29. The immune cell of claim 20, wherein the EGFRvIII binding domain comprises an amino acid sequence having at least 90% sequence identity to amino acid sequence SEQ ID No. 103.
30. The immune cell of claim 29, wherein the EGFRvIII binding domain comprises the amino acid sequence of SEQ ID No. 103.
31. The immune cell of claim 1, wherein the CAR polypeptide comprises an amino acid sequence having at least 90% sequence identity to amino acid sequence SEQ ID No. 100.
32. The immune cell of claim 31, wherein the CAR polypeptide comprises the amino acid sequence of SEQ ID NO 100.
33. An immune cell engineered to express:
(i) a CAR polypeptide comprising an amino acid sequence having at least 90% sequence identity to the amino acid sequence of SEQ ID NO 100; and
(ii) a BiTE, wherein the BiTE binds a target antigen and a T cell antigen.
34. An immune cell engineered to express:
(i) a CAR polypeptide comprising the amino acid sequence SEQ ID NO 100; and
(ii) a BiTE, wherein the BiTE binds a target antigen and a T cell antigen.
35. The immune cell of claim 1, 33, or 34, wherein the target antigen is a glioblastoma-associated antigen selected from one of: EGFR, EGFRvIII, CD19, CD79b, CD37, PSMA, PSCA, IL-13R α 2, EphA1, HER2, mesothelin, MUC1, or MUC 16.
36. The immune cell of claim 1, 33 or 34, wherein the T cell antigen is CD 3.
37. The immune cell of claim 1, 33 or 34, wherein the target antigen is EGFR and the T cell antigen is CD 3.
38. The immune cell of claim 1, 33, or 34, wherein the BiTE comprises an amino acid sequence having at least 90% sequence identity to the amino acid sequence of SEQ ID NO 98 or 99.
39. The immune cell of claim 38, wherein the BiTE comprises the amino acid sequence of SEQ ID NO 98 or 99.
40. The immune cell of claim 1, 33, or 34, wherein the immune cell is a T cell or a Natural Killer (NK) cell.
41. The immune cell of claim 1, 33, or 34, wherein the immune cell is a human cell.
42. A polynucleotide encoding the CAR polypeptide of claim 1, 33 or 34 and BiTE.
43. The polynucleotide of claim 42, wherein the polynucleotide comprises a CAR polypeptide-encoding sequence and a BiTE-encoding sequence, and wherein the CAR polypeptide-encoding sequence and the BiTE-encoding sequence are separated by a ribosome-skipping moiety.
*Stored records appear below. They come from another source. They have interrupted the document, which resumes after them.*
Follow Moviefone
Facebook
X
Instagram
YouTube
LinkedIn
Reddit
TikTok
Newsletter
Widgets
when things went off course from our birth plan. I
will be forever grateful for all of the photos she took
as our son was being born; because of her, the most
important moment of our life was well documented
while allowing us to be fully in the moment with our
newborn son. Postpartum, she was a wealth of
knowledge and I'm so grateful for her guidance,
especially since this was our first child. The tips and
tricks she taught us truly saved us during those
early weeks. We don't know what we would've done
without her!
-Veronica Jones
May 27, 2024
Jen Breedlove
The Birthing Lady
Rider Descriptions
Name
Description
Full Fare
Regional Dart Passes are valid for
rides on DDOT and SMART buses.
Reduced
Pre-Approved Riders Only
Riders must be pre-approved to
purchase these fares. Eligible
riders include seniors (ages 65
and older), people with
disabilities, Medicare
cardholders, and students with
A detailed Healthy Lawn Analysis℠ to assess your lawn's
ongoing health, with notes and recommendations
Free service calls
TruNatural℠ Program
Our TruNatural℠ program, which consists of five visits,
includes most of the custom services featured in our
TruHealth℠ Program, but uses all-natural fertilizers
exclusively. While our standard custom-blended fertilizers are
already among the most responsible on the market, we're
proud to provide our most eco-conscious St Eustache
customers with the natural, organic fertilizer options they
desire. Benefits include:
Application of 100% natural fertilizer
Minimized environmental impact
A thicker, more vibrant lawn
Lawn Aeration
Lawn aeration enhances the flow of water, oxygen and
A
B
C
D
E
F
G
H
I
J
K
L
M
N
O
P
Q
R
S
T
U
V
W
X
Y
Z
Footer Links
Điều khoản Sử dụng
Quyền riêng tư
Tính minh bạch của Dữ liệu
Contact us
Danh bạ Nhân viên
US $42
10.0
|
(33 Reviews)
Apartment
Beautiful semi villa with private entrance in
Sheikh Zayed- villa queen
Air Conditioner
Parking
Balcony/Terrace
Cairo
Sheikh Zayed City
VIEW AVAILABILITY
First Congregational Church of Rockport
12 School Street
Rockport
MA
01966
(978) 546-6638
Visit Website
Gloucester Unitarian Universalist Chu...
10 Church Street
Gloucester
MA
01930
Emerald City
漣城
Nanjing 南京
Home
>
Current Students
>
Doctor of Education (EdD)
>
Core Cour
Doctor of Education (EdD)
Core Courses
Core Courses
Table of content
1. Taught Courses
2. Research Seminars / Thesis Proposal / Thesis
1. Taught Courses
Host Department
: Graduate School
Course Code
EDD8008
44. The polynucleotide of claim 42, wherein said CAR polypeptide and/or said BiTE is expressed under a constitutive promoter.
45. The polynucleotide of claim 44, wherein said constitutive promoter comprises an elongation factor-1 a (EF1 a) promoter.
46. The polynucleotide of claim 42, wherein said CAR polypeptide and/or said BiTE is expressed under an inducible promoter.
47. The polynucleotide of claim 46, wherein said inducible promoter is inducible by T Cell Receptor (TCR) or CAR signaling.
48. The polynucleotide of claim 47, wherein said inducible promoter comprises a nuclear factor of activated T cell (NFAT) responsive element.
49. The polynucleotide of claim 42, wherein said CAR polypeptide and said BiTE are each expressed under a constitutive promoter.
50. The polynucleotide of claim 42, wherein said CAR polypeptide is expressed under a constitutive promoter and said BiTE is expressed under an inducible promoter.
51. The polynucleotide of claim 42, further comprising a suicide gene.
52. The polynucleotide of claim 42, further comprising a sequence encoding one or more signal sequences.
53. A vector comprising the polynucleotide of claim 42.
54. The vector of claim 53, wherein the vector is a lentiviral vector.
55. A pharmaceutical composition comprising the immune cell of claim 1, 33, or 34.
56. A method of treating cancer in a subject in need thereof, the method comprising administering to the subject the immune cell of claim 1, 33, or 34, a pharmaceutical composition thereof.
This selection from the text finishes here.